Kurator Denis Leo Hegic vor der Installation Angry Boy des slowakischen Künstler Viktor Frešo (Photo: Nika Kramer)

Installation Dezernat 52 von Rocco und seine Brüder (Photo: Sebastian Adam, Michael Bomke, André Spilker)

Jana Fux: Das kommt in dem Raum, den ihr „Kirche“ nennt, sehr gut rüber. Was hat es mit den anderen Räumen, dem Club, dem Hof und der Vampirhalle auf sich? Was für Geschichten erwarten den Besucher dort?

Jan Fiedler: Die Vampirhalle ist für den Besucher nicht zugänglich und ist einzig durch ein in dem Werk von Wenu an der Holzwand, die Kirche von Vampirhalle trennt, herausgeschnittenes Guckloch erfahrbar. In der Halle steht eine sich drehende Skulptur des Künstlers Praxis Dr. Molrok. Auch hier wieder das Spiel mit dem Maßstab: Man muss durch etwas kleines schauen, um das Große zu sehen.


Installation Play with art (Photos: Nika Kramer und Michael Bomke)

Der Hof hat seine Bezeichnung aus den in ihm aufgestellten Eisengittern, die das Gefühl eines urbanen Hinterhofes vermitteln. Das führte zu der Entscheidung, dem ikonischsten Sport der Straße, dem Basketball zu widmen. Auch hier wieder mit einem Tool der Ikonisierung, der Repetition. Aus einem Spiel, das aus zwei Körben, einem Ball und einem vorgegebenen Raster von Linien besteht, haben wir eine Installation gebaut, die aus 100 Körben, 34 Bällen und einer Vielzahl an bunten Linien besteht. Die Körbe sind dabei zufällig angeordnet, um eine militärisch anmutende Gleichschaltung zu vermeiden. Sport und Kunst sind die besten non-verbalen Kommunikationsmittel und die Installation „Play with art“ soll Schwellenängste abbauen. Insbesondere für Kinder soll hier Kunst erfahrbar, fühlbar und auch hörbar gemacht werden.

Im Monumenta Klub steigt jeden Samstag eine Party – AfterArtRaves gewissermaßen, geht aber freilich auch ohne vorherigen Ausstellungsbesuch. Kommenden Samstag zusammen mit dem deutschlandweit bekannten Label Laut & Luise. Wird fett.

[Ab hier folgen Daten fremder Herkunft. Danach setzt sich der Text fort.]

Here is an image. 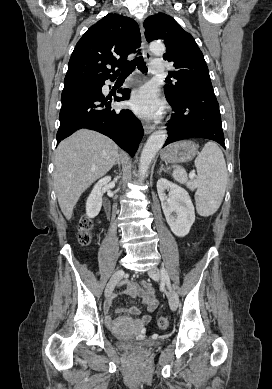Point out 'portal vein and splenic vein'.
<instances>
[{
  "mask_svg": "<svg viewBox=\"0 0 272 389\" xmlns=\"http://www.w3.org/2000/svg\"><path fill=\"white\" fill-rule=\"evenodd\" d=\"M189 177H190V179H194V178H195V172H191V173L189 174Z\"/></svg>",
  "mask_w": 272,
  "mask_h": 389,
  "instance_id": "1",
  "label": "portal vein and splenic vein"
}]
</instances>
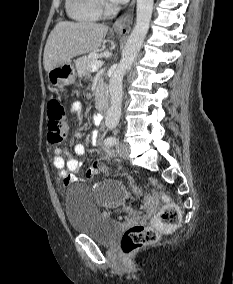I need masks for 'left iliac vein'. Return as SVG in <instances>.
Here are the masks:
<instances>
[{"mask_svg": "<svg viewBox=\"0 0 233 284\" xmlns=\"http://www.w3.org/2000/svg\"><path fill=\"white\" fill-rule=\"evenodd\" d=\"M116 151L121 158L128 159L129 157V146L128 145L120 143L116 146Z\"/></svg>", "mask_w": 233, "mask_h": 284, "instance_id": "1", "label": "left iliac vein"}]
</instances>
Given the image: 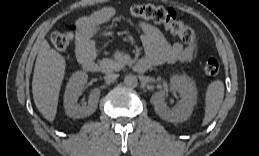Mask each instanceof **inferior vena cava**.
I'll return each mask as SVG.
<instances>
[{
    "label": "inferior vena cava",
    "mask_w": 259,
    "mask_h": 156,
    "mask_svg": "<svg viewBox=\"0 0 259 156\" xmlns=\"http://www.w3.org/2000/svg\"><path fill=\"white\" fill-rule=\"evenodd\" d=\"M118 78V74L110 73L105 76V80L108 82H114Z\"/></svg>",
    "instance_id": "1"
}]
</instances>
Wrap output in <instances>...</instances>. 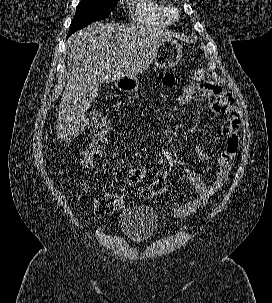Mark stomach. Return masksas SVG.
<instances>
[{
    "instance_id": "0dacf381",
    "label": "stomach",
    "mask_w": 272,
    "mask_h": 303,
    "mask_svg": "<svg viewBox=\"0 0 272 303\" xmlns=\"http://www.w3.org/2000/svg\"><path fill=\"white\" fill-rule=\"evenodd\" d=\"M181 57L182 45L170 39L159 46L154 63L161 69L170 68L177 65ZM137 85L138 79L136 77L122 78L116 83L117 88L124 92L136 91Z\"/></svg>"
}]
</instances>
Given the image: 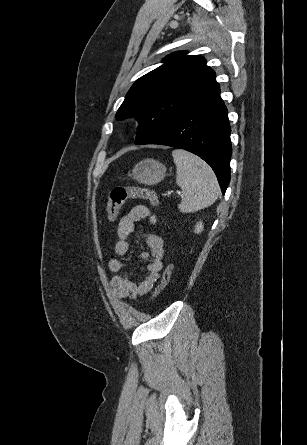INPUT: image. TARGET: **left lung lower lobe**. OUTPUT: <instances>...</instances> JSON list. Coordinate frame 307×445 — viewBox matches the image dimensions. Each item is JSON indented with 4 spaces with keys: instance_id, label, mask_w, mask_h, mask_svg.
Wrapping results in <instances>:
<instances>
[{
    "instance_id": "left-lung-lower-lobe-1",
    "label": "left lung lower lobe",
    "mask_w": 307,
    "mask_h": 445,
    "mask_svg": "<svg viewBox=\"0 0 307 445\" xmlns=\"http://www.w3.org/2000/svg\"><path fill=\"white\" fill-rule=\"evenodd\" d=\"M230 132L218 88L141 144L167 145L198 155L212 167L225 194L230 181Z\"/></svg>"
}]
</instances>
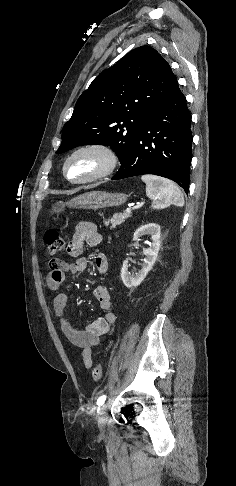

Jana Fux: Wow, das klingt nach jeder Menge Möglichkeit selbst zu partizipieren. Habt ihr weitere spezielle Angebote der Kunstvermittlung oder sich als Gast kreativ einzubringen?

Jan Fiedler: Es gibt diverse Möglichkeiten wie kreative Workshops oder beispielsweise den Raum von IMRSV arts, wo man als Besucher Teil des Kunstwerke wird und dieses durch seine Handlungen auch maßgeblich mit beeinflussen kann. Oder einfach auf einen der Scooter von Dave the Chimp steigen und die Ausstellung rollend erfahren.


Unterschiedliche Künstler (Photo: Sebastian Adam, Michael Bomke, André Spilker)

Jana Fux: Auch das scheint bezüglich der Intelligenz der Vielen eine runde Sache zu sein. Ihr habt ein Manifest mit drei Prinzipien verfasst: Skalierung, Repitition und Blingbling. Hat dies ähnlich wie die Manifeste anderer Kunstströmungen für Euch Möglichkeit eine Allgemeingültigkeit für die Urban Art oder gilt es nur für den zeitlichen und räumlichen Kontext? Oder stellt Ihr es gar zur Diskussion? Das wäre ja in diesem Sinne das konsequenteste…

Denis Leo Hegic: Die Intelligence-of-Many ist ein Ausdruck der für die Ausführung von Monumenta von zentraler Bedeutung ist. Aber darüber hinaus ist es nicht nur ein Modell für die Kuration, welches wir zukünftig oft sehen werden, sondern es ist ein Modell für Kooperationen auf verschiedenen Gebieten in einer erfolgreichen modernen Gesellschaft.

Die Informationen, mit denen wir uns in jedem Aspekt unseres Lebens täglichen auseinandersetzen müssen, haben so ein hohes Niveau an Komplexität erreichten, dass das Zusammenarbeiten auf eine selbstlose Art und Weise und das Aktivieren der Intelligenz der Vielen das einzige Konzept ist, welches wahre (und relevante) Veränderung hervorbringen kann. Auch wenn die Welt in diesem Moment anders erscheinen mag, ist es tatsächlich so, dass die Ära der ich-bezogenen Egomanen vorbei ist. Das sind die die guten Nachrichten!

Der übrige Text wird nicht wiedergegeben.